Today
Jakarta

Wed, 04/09/2008 11:22 AM | Opinion
Increasingly heavy burdens inflicted on Indonesians by tobacco-related diseases and deaths have made it imperative for the government to ratify the World Health Organization's (WHO) Framework Convention on Tobacco Control (FCTC) that severely restricts cigarette marketing and advertising.
It is saddening to report that Indonesia and North Korea are the only countries in Asia that have yet to sign the WHO anti-tobacco pact.
It is no wonder the country has remained a haven for cigarette companies where cigarette producers are among the most profitable companies, and owners of the biggest firms are among the wealthiest families not only in the Indonesia but in Southeast Asia.
Support for the pact could kick start a massive anti-smoking campaign nationwide because the convention imposes stringent restrictions on cigarette sales, marketing, advertising and strict codes on labeling and packaging.
Thailand, which has ratified the WHO tobacco control convention, severely restricts cigarette sales and prohibits them from being displayed in shop windows, instead demanding they be kept under shop counters. The government also demands cigarette packets display gruesome pictures of smoking-induced diseases.
However, with almost 30 percent of House members cigarette addicts and sitting in plain sight of the powerful cigarette industry lobby building, there is little hope for subscription to the convention in the near future despite the necessity for anti-smoking campaigns amid a nationwide health crisis.
Tobacco control is all about health protection.
There is not a single law that prohibits the government from issuing and enforcing regulations on tobacco control through restrictions on sales, advertisements or establishments.
Anti-tobacco lobbyists have estimated one third of Indonesians, or 76.7 million people, smoke, bolstered by a climate free of restrictions on advertising, sales to young people and public smoking places. Indonesia is the world's fifth largest cigarette producer.
Yet more tragic is that almost all surveys have concluded the majority of heavy smokers are poor and under-educated people who often spend as much as 15 percent of their daily income on cigarettes.
A study made for WHO in 2006 estimated 25 percent of all male deaths in Indonesia would be smoking related within ten years. What makes smoking a very serious threat to health, including that of passive smokers, is the fact that 90 percent of cigarettes smoked in the country are clove-blended cigarettes (kretek) which, according to scientists, deliver double the nicotine and tar of conventional tobacco cigarettes.
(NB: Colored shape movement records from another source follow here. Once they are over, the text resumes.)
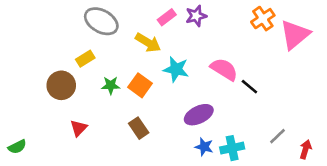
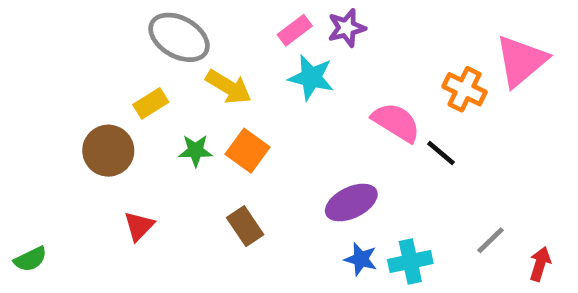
orange cross: (263, 19) -> (465, 89), moved, turned -30
yellow arrow: (148, 43) -> (229, 87), moved
cyan star: (176, 69) -> (311, 77), moved

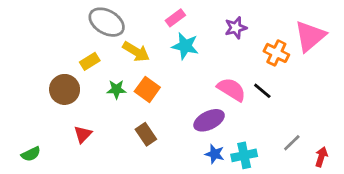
purple star: (347, 28) -> (236, 28), moved
pink semicircle: (396, 122) -> (231, 89), moved
green semicircle: (30, 259) -> (31, 154), moved

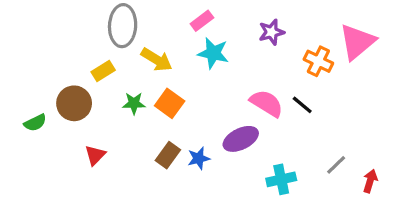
gray ellipse: (107, 22) -> (123, 26), turned 64
brown rectangle: (146, 134) -> (168, 155), turned 70
green semicircle: (31, 154) -> (35, 123), moved
blue star: (215, 154) -> (199, 158), moved, turned -30

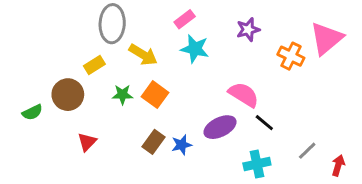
black line: (302, 105) -> (264, 123), moved

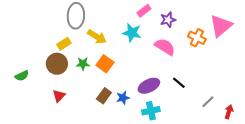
pink rectangle: (185, 19) -> (144, 11), moved
brown circle: (68, 95) -> (57, 64), moved
pink semicircle: (244, 95) -> (165, 47), moved
cyan cross: (257, 164) -> (151, 111), moved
Although sales to minors are illegal, the law isn't policed -- schoolboys brazenly smoking in the street is a common sight. The Jakarta municipal government did try to control smoking by enacting a bylaw banning smoking in public buildings, but the same law also still required public facilities to provide smoking rooms or areas.
Worse still, enforcement of the bylaw remains lax. Even the House of Representatives defied the law by allowing its members to light up in the parliamentary chamber.
It is obviously impossible to completely and immediately ban smoking because the habit has engendered heavy addiction, and has entrenched itself into our culture.
It is neither politically or economically possible to immediately impose a complete ban on cigarette production because the industry would respond by going underground, taking it beyond government control and the tax net.
The government needs time and additional resources to help tobacco and clove farmers shift to other crops. Moreover, the government still derives almost 10 percent of its revenues from excise duty and sales taxes on cigarettes and the cigarette industry is still a major employer.
Therefore, the most effective way of mitigating the devastating impact of cigarettes without causing any abrupt negative impact on the economy and fiscal revenues is to conduct a nationwide anti-smoking campaign to make people understand the full risks carried by smoking.
Education should be an integral part of the campaign because smoking has become a deeply-rooted habit, especially among farmers, who are generally oblivious to the effects.
However, an information campaign alone will not be sufficient. It must be supported by properly enforced government regulations that set punitively high prices on cigarettes, completely ban smoking in public buildings and cigarette advertising and require cigarette packages to bear grotesque pictorial health warnings.
T. Cotton, Pattaya Thailand (not verified) — Sun, 04/13/2008 - 5:07pm
With the rising price of food and the reported international shortages of rice, one would think that now would be an IDEAL time for the government of Indonesia to consider the health of its citizens and incentivize farmers to switch from growing tobacco to growing food crops. In the short run, excise tax revenues can actually be increased as part of a strategy to reduce consumption. If advertising were banned, then all the funds the tobacco companies now spend on it will result in increased profits which will generate incresased income taxes going into the governement's coffers while Indonesian roads will be less cluttered with cigarette billboards.
One can only wonder at the tolerance of the Indonesian electorate for a government which accommodates the greed of the tobacco industry and gives the health of its citizens such a low priority.